PROMPT -> Starting at the line holding "Copyright ©2025 VACEOs | All Right Reserved |" and finishing at the line holding "Register May 15 – June 14, 2026", transcribe the material exactly, keeping both ends but no pictures.

THE DATA ->
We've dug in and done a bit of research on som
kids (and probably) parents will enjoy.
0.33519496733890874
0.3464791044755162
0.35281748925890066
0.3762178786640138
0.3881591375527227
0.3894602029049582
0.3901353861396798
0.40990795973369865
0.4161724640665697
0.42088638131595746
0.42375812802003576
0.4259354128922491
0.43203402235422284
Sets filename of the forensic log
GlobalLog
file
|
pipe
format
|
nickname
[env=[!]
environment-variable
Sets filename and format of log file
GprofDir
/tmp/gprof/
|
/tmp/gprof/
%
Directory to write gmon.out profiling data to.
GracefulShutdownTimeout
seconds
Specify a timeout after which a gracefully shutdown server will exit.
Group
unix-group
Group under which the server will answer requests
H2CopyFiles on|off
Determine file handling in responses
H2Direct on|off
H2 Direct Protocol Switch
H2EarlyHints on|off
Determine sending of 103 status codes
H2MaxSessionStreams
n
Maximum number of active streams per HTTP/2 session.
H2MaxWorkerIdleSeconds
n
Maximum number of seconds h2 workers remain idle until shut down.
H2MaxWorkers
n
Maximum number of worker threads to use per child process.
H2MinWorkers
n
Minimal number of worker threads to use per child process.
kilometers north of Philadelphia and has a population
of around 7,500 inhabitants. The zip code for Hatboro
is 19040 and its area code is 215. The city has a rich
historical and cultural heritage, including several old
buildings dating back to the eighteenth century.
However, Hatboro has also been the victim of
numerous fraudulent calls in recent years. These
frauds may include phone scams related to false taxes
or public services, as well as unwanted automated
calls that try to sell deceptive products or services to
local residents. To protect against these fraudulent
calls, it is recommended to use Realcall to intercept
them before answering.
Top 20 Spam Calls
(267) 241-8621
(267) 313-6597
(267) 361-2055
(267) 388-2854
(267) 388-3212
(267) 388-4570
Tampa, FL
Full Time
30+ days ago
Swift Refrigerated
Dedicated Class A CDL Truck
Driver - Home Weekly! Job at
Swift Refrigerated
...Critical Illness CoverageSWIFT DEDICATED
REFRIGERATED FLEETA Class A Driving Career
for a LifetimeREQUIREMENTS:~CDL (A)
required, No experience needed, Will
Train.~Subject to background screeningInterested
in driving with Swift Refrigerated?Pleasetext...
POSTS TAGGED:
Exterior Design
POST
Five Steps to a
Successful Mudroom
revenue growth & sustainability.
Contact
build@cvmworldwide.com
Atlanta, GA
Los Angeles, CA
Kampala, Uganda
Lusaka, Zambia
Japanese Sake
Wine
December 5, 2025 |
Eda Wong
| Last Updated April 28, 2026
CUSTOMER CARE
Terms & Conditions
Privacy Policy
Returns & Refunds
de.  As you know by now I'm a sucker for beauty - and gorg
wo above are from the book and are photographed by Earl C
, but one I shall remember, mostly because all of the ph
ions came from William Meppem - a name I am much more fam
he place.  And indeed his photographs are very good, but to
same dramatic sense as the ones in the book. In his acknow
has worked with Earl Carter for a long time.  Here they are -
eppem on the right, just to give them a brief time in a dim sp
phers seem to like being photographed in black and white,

---

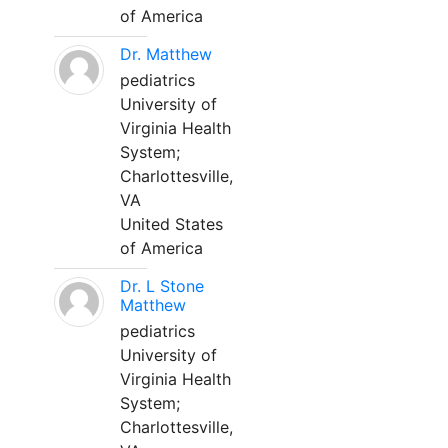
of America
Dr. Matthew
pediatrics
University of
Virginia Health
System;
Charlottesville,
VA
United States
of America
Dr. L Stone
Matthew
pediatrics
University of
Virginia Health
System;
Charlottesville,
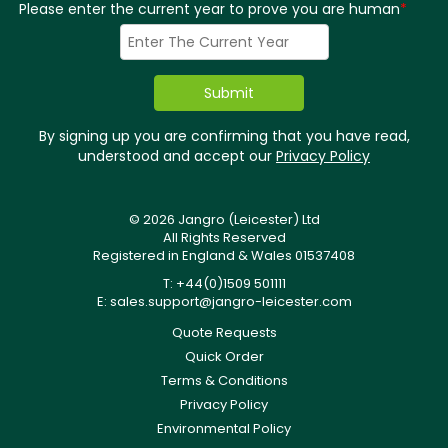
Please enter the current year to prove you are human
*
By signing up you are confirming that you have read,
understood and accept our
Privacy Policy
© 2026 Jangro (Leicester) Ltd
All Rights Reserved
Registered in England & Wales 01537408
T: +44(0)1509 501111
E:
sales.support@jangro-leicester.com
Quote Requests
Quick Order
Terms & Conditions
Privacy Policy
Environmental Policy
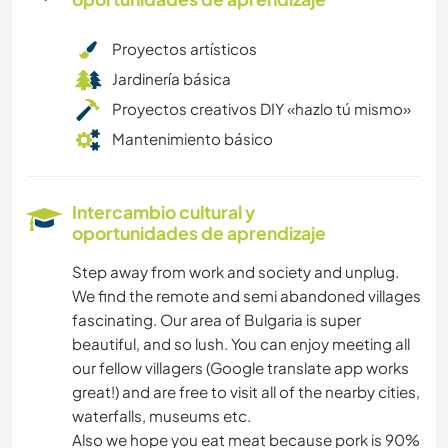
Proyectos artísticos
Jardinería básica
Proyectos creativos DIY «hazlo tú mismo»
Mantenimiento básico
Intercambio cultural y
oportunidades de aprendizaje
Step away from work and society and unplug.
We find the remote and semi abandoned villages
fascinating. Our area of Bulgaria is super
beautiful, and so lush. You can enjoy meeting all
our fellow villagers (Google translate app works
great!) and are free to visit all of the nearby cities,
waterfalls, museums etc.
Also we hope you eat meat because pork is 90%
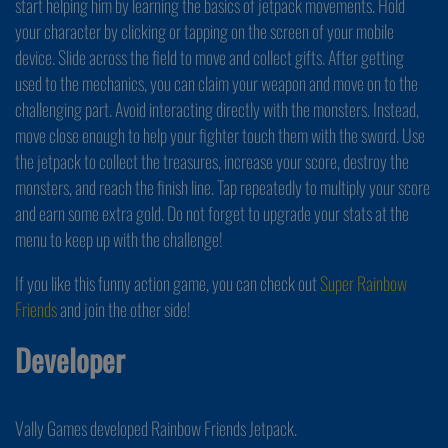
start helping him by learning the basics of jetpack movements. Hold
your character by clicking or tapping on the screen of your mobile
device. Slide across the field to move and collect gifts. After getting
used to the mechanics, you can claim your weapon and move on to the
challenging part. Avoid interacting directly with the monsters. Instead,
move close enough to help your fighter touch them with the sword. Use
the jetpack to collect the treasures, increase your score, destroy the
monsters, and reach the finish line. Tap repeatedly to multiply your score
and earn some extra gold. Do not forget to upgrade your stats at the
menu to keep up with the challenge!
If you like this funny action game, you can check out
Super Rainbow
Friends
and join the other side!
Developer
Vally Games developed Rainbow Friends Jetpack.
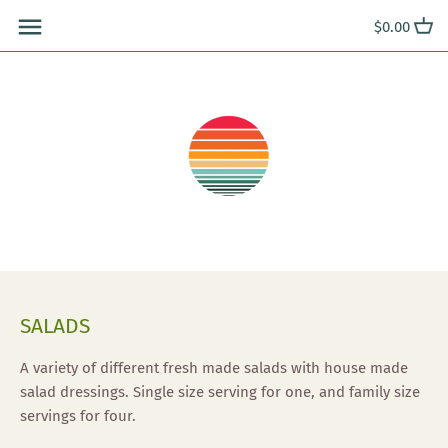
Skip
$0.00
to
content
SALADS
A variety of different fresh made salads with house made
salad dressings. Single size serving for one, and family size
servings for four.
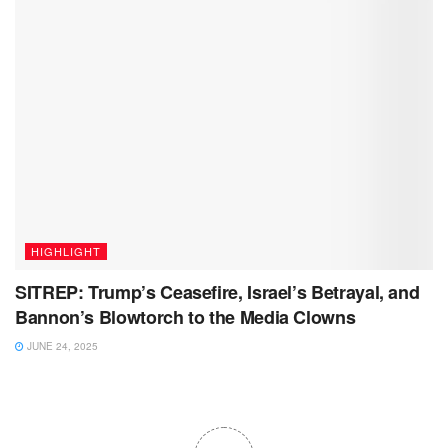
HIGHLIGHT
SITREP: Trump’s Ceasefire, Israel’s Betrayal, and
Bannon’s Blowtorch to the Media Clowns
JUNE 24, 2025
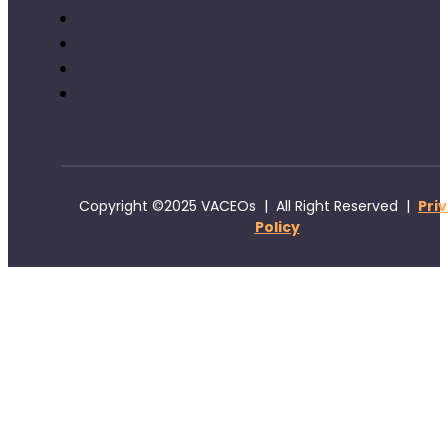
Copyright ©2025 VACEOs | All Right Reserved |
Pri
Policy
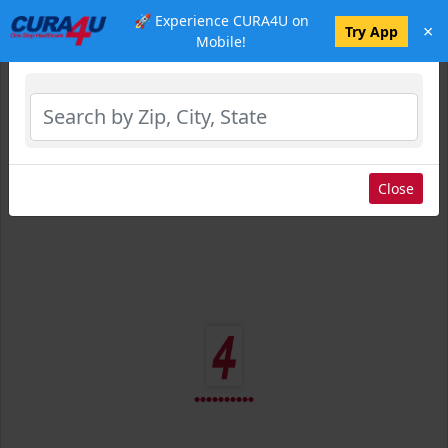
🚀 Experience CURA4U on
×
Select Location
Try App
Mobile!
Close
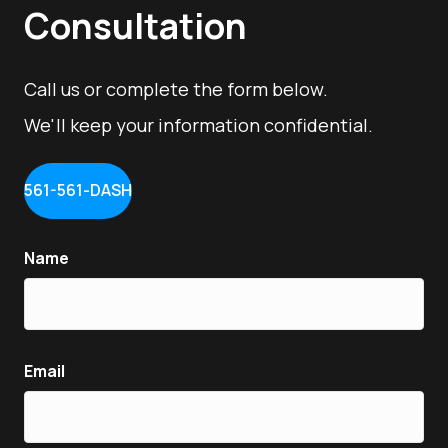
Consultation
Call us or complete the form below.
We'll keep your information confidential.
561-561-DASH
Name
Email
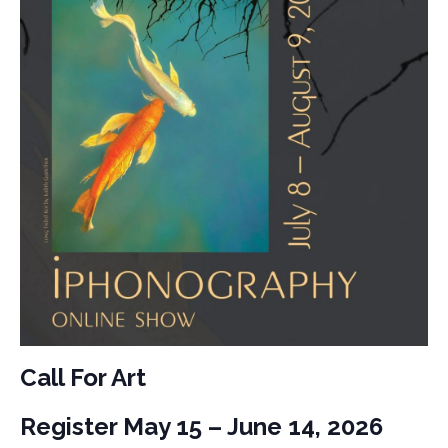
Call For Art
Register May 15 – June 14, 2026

* * *

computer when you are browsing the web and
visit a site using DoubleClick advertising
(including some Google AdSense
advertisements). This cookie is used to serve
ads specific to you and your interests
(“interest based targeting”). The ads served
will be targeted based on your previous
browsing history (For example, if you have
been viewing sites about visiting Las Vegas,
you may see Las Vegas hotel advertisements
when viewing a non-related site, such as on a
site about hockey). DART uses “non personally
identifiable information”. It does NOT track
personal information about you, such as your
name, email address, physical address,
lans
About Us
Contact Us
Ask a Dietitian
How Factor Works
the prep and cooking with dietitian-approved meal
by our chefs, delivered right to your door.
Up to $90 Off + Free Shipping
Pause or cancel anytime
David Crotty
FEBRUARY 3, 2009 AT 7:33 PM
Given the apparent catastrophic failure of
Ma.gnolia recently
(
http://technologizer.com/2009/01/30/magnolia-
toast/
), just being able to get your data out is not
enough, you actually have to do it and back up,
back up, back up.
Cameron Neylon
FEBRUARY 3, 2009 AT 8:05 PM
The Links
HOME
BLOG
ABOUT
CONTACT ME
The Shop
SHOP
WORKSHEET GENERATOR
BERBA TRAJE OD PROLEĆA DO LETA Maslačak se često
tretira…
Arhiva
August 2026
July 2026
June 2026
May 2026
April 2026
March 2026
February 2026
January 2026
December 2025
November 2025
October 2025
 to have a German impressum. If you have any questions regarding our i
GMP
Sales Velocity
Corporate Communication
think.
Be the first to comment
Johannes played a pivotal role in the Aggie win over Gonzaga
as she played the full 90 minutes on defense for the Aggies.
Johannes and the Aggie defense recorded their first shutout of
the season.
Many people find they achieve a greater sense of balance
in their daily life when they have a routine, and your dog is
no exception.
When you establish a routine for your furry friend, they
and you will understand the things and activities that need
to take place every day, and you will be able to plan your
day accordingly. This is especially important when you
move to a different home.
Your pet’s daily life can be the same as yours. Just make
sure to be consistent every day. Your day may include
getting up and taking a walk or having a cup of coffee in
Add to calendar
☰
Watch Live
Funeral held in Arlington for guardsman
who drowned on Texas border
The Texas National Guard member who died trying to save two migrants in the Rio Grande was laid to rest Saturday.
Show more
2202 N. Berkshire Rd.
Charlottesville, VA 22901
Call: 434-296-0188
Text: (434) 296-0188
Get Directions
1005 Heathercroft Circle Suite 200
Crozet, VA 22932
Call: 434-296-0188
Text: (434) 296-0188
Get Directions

WRITTEN ANSWER ->
Copyright ©2025 VACEOs | All Right Reserved |
Pri
Policy
🚀 Experience CURA4U on
×
Select Location
Try App
Mobile!
Close
Consultation
Call us or complete the form below.
We'll keep your information confidential.
561-561-DASH
Name
Email
Call For Art
Register May 15 – June 14, 2026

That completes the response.